Earlier this summer, Floridian Anthony Pusateri launched a petition to replace the local Confederate monument with a statue of Snooty the Manatee, the oldest-known manatee who died in July at age 69. Over 14,000 people have signed in support of Pusateri's motion at www.change.org.
In his description, Pusateri explains he doesn't want to destroy the existing memorial, but hopes to find a more appropriate spot for it as opposed to its current location in front of the city's old courthouse.
Meanwhile, across the country, municipalities have taken down Confederate monuments while protesters have removed others. Here in Canada, protests have taken place in Halifax, where some argue the statue of city founder Edward Cornwallis should be removed because of his bounty on the local Mi'kmaq population. As well, the union representing Ontario's elementary school teachers has suggested removing John A. Macdonald's name from that province's buildings because of his role in implementing residential schools.
On National Aboriginal Day this year, Prime Minister Justin Trudeau renamed Langevin Block to the Office of the Prime Minister and Privy Council as Hector-Louis Langevin also had a major role in creating the residential schools system.
Opponents argue that tearing down these statues or renaming these buildings is tantamount to erasing history.
Is it, though?
It's not as though Macdonald or Cornwallis will be cleared from the history books or eliminated from museums. For better or for worse, the two men shaped a country. But the tone of the conversation certainly should change, with their city- or nation-building put in the context of these atrocities they committed and the centuries of hurt they helped create.
Though it's admittedly a less harrowing example, perhaps the sports world could be instructive in this case. Major League Baseball career hits leader Pete Rose was banned from the sport in 1989 and from the Baseball Hall of Fame in 1991 after betting on games while still a player and manager. Even though he's not celebrated, he's not forgotten. When most fans recall his name and his Charlie Hustle persona, they also remember how he compromised the sport's integrity.
(That said, the narrative around Rose continues to worsen as he has recently been accused of statutory rape dating back to the 1970s, so even if the hard-line stance toward his gambling softens, the allegations, if true, should keep celebrations of his on-field career muted.)
The worst thing we can do is forget or whitewash our country's origins. As we move forward, we must learn from this history to ensure it doesn't repeat.
Much of the conversation against change claims to be rooted in stopping the erosion of this history, but really, it's merely whinging about losing the traditionally laudatory tone of the past, that white colonizers and enslavers can do no wrong.

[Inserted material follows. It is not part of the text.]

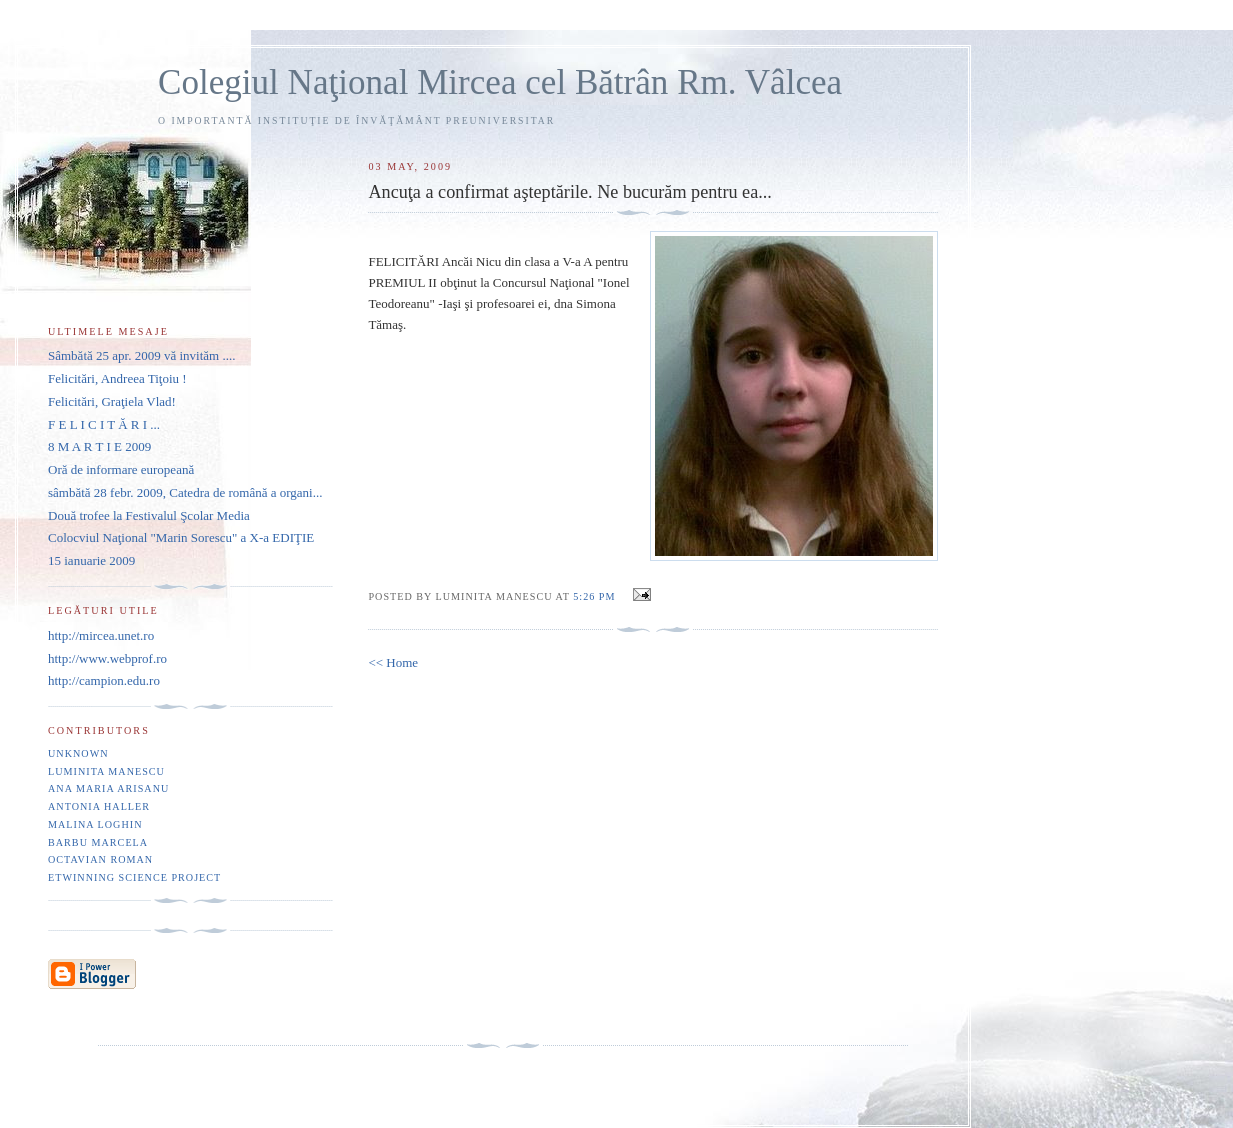  What do you see at coordinates (121, 469) in the screenshot?
I see `Oră de informare europeană` at bounding box center [121, 469].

I don't mean to use this space to advocate one way or the other, as white people inserting themselves into another group's issue charging forth with unwelcome saviour-like action is one of the root causes of several of these problems in the first place.
In the 94 calls to action in the Truth and Reconciliation Report, there was no line imploring schools or buildings bestowing the names of problematic figures to change them, though Prime Minister Trudeau was encouraged to do so by Indigenous leaders like Assembly of First Nations Chief Perry Bellegarde and Indigenous Members of Parliament of NDP, Liberal and Independent stripes.

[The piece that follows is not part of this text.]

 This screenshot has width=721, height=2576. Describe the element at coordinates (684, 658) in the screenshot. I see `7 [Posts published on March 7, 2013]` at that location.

While there were a number of items calling on various bodies to acknowledge and apologize for their treatment of Indigenous communities, many of the calls were forward thinking, seeking changes to the education and justice systems.

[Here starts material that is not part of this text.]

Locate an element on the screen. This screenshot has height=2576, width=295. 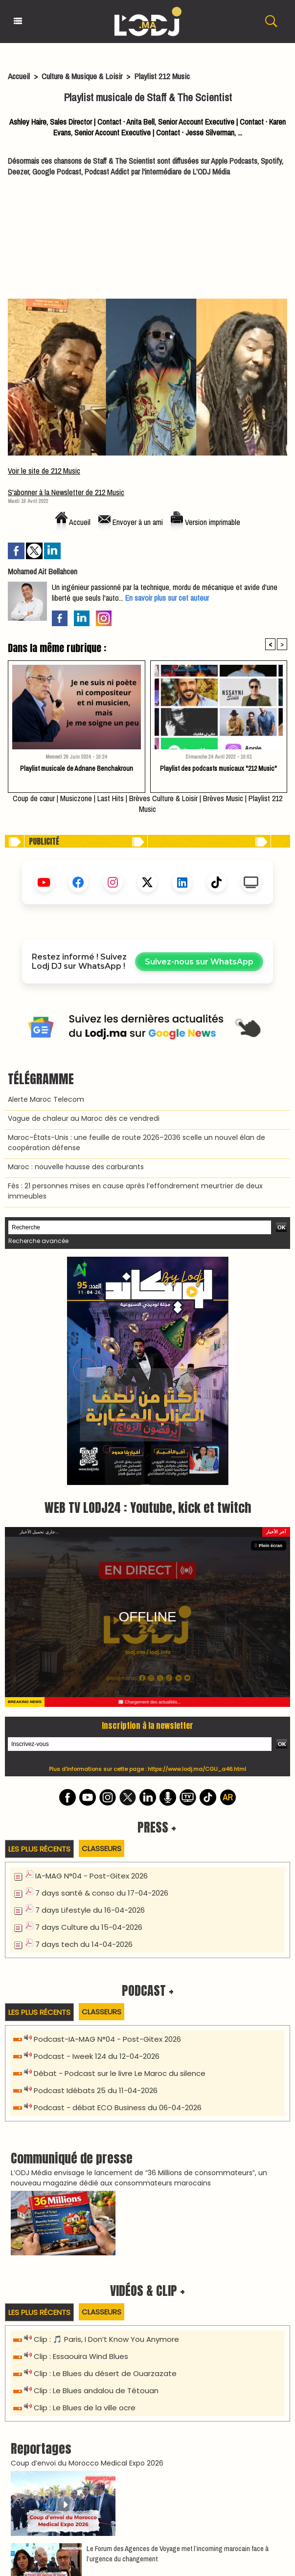 Classeurs is located at coordinates (101, 1627).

Certainly, we must also do a better job teaching Indigenous history to foster greater understanding. The Truth and Reconciliation Report's calls to action included a request that the federal government "draft new Aboriginal education legislation with the full participation and informed consent of Aboriginal peoples," including "developing culturally appropriate curricula" and allowing students to receive credit for learning an Indigenous language.
Removing the symbols celebrating abusers of the past, when called upon, is an important step and shouldn't threaten anyone wishing to properly make amends. But it's a minor first step in the bigger picture.
Amid our new statues of manatees, I hope we see true progress toward reconciliation being made.